We ended, finally, in a church the insurgents were trying to hold while our boys were getting ready to charge. I was driven up into a bell-tower half battered to pieces from our shells and filled with smoke. A squad of natives were firing from the windows.
There in a corner was Señor Aguilar, in the uniform of a Filipino colonel, and I knew that my case was to be settled at last. He looked black. I didn’t have long to wait this time. The niggers threw me down, and put a Filipino uniform blouse on me, taking it from a dead soldier on the floor. I didn’t try to resist. What was the use?
Then Aguilar said to me: “I hope you have enjoyed your journey, Señor Roberts. My men took care to make it as interesting as possible. A man who has the courage to refuse the hand of an Aguilar deserves distinguished treatment.” He got as far as that with his Spanish sarcasm, and then his native Filipino savagery got the better of him.
“You d—— fool, did you think for a moment that I’d let an American hound like you marry my sister? Do you think I would let a man live who had played with her? No, by heaven, nor die, either, except like a dog.

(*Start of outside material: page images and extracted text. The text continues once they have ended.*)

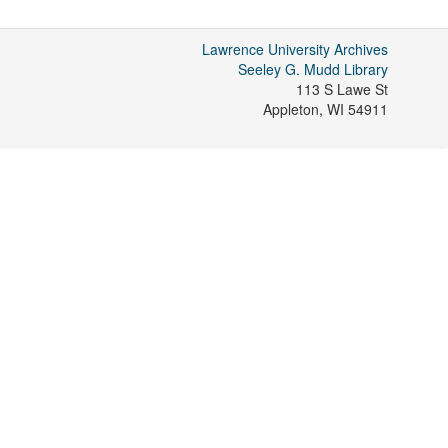
Lawrence University Archives
Seeley G. Mudd Library
113 S Lawe St
Appleton
,
WI
54911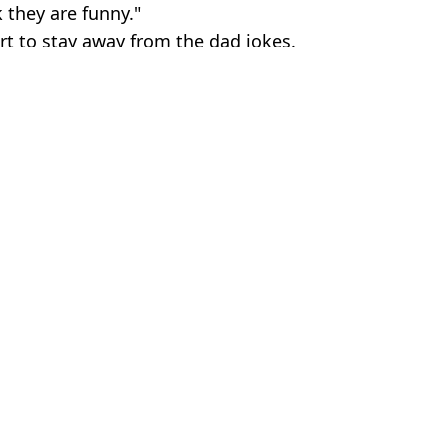
 they are funny."
rt to stay away from the dad jokes.
es
ld News
,
Science
,
Education
Earnshaw
g a man
 may be coming to an end
 about their personal lives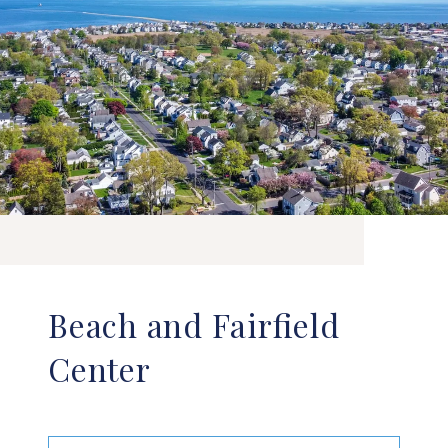
Beach and Fairfield
Center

I have let you live long enough to be hanged by your own countrymen. You’re a deserter, and I’ve given some interesting information to your spies. And you’ll be caught fighting in our ranks!” Then he drew his revolver and pointed to the dead Filipino on the floor. “Take that gun, and go to the window, and shoot down your brother dogs!” he cried.
I don’t know why I didn’t shoot him, instead, right there, but I had lost my nerve. I went to the window and fired at a bare space. And then, if you’ll believe it, I saw my own regimental flag coming up with Old Glory, as my own bunkies formed for the rush. It was Colonel Knowlton’s command that was to take the church. I don’t know what ever became of Aguilar, for I just stood up in the window and cheered as the boys came on. They charged with a yell that did my heart good to hear, for I lost myself and my danger watching the way they did the work.
But I remembered soon enough. The Filipino fire died away, and the insurgents scurried out of the building like rats. I was pulled back with them as they retreated, but as we crossed a dry creek bed I stumbled and fell. Just then a detachment of my own company came up, skirmishing, and saw me. I threw up my hands, and a corporal covered me. I knew him well; he used to drive in the little donkey-cart with me in Manila when I marketed.
He dropped his rifle and said, “Good God! It’s Roberts.”
I tried to explain how I’d been knocked out and captured, but they wouldn’t believe me. I had been posted for a deserter, and Aguilar had fixed me. All I could do was to ask them to shoot me right there, as if I had been killed in the battle. But they had cooled down some while I talked, and they couldn’t do it in cold blood. Finally, the corporal said:
“See here, boys, I enlisted to fight, and not to be a hangman. Roberts has messed with me, and I can’t do it. Perhaps what he says is true; I don’t know. If you want to arrest him, go ahead. But I’ll be darned if I want it said that the old 114th had to shoot a deserter. Come on, and let him take his chances!”
He turned his back on me, and they followed him. I ripped off my canvas coat and ran down the creek and hid till night.